BEGIN Exercise data

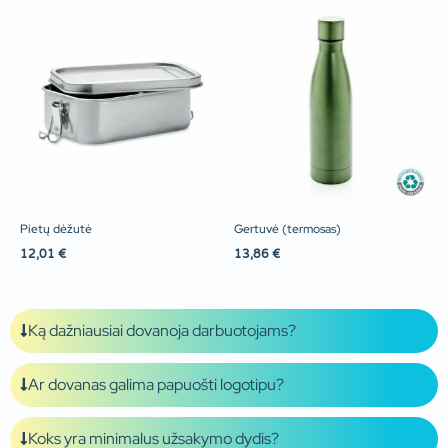
Pietų dėžutė
Gertuvė (termosas)
12,01
€
13,86
€
Ką dažniausiai dovanoja darbuotojams?
Ar dovanas galima papuošti logotipu?
Koks yra minimalus užsakymo dydis?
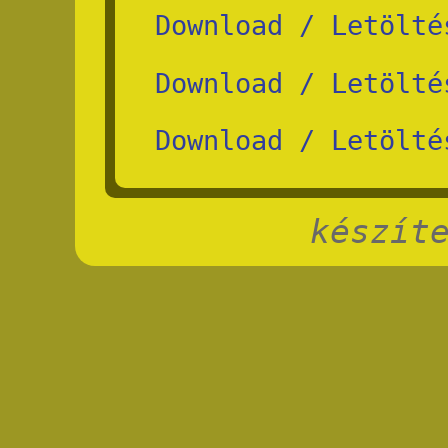
Download / Letölté
Download / Letölté
Download / Letölté
készít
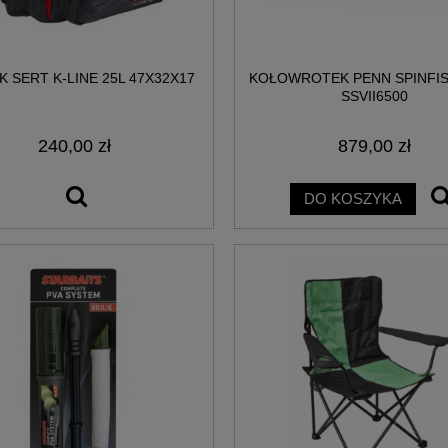
K SERT K-LINE 25L 47X32X17
KOŁOWROTEK PENN SPINFIS
MATRIX X7 CARP METHOD
HACZYKI MATRIX X7 CARP METHO
SSVII6500
ARBLESS EYED #12
BARBLESS EYED #14
240,00 zł
879,00 zł
9,90 zł
9,90 zł
DO KOSZYKA
DO KOSZYKA
DO KOSZYKA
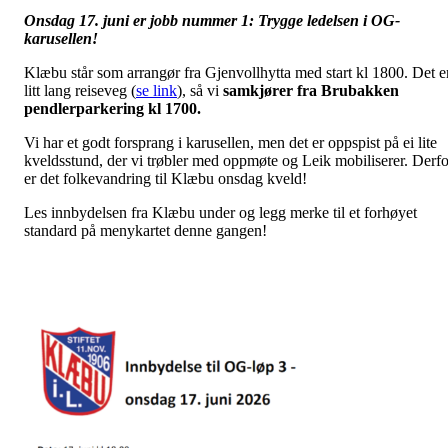
Onsdag 17. juni er jobb nummer 1: Trygge ledelsen i OG-
karusellen!
Klæbu står som arrangør fra Gjenvollhytta med start kl 1800. Det e
litt lang reiseveg (
se link
), så vi
samkjører fra Brubakken
pendlerparkering kl 1700.
Vi har et godt forsprang i karusellen, men det er oppspist på ei lite
kveldsstund, der vi trøbler med oppmøte og Leik mobiliserer. Derfo
er det folkevandring til Klæbu onsdag kveld!
Les innbydelsen fra Klæbu under og legg merke til et forhøyet
standard på menykartet denne gangen!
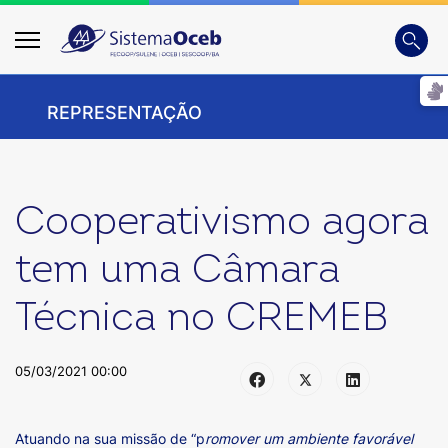
Busca
Digite
REPRESENTAÇÃO
Cooperativismo agora
tem uma Câmara
Técnica no CREMEB
05/03/2021 00:00
Atuando na sua missão de “p
romover um ambiente favorável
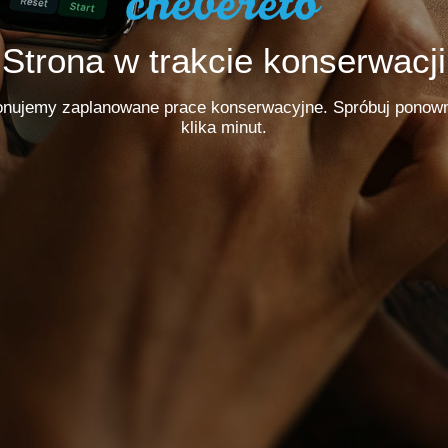
Strona w trakcie konserwacji
nujemy zaplanowane prace konserwacyjne. Spróbuj ponown
klika minut.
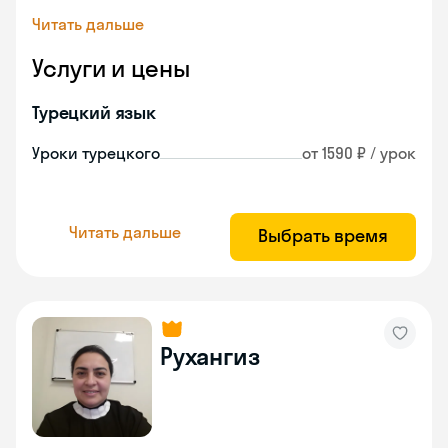
Читать дальше
Услуги и цены
Турецкий язык
Уроки турецкого
от 1590 ₽ / урок
Читать дальше
Выбрать время
Рухангиз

END Exercise data

=== Instructions to follow ===
Copy all lines of the preceding data that hold the word "karusellen".

=== Solution for this exercise ===
karusellen!
Vi har et godt forsprang i karusellen, men det er oppspist på ei lite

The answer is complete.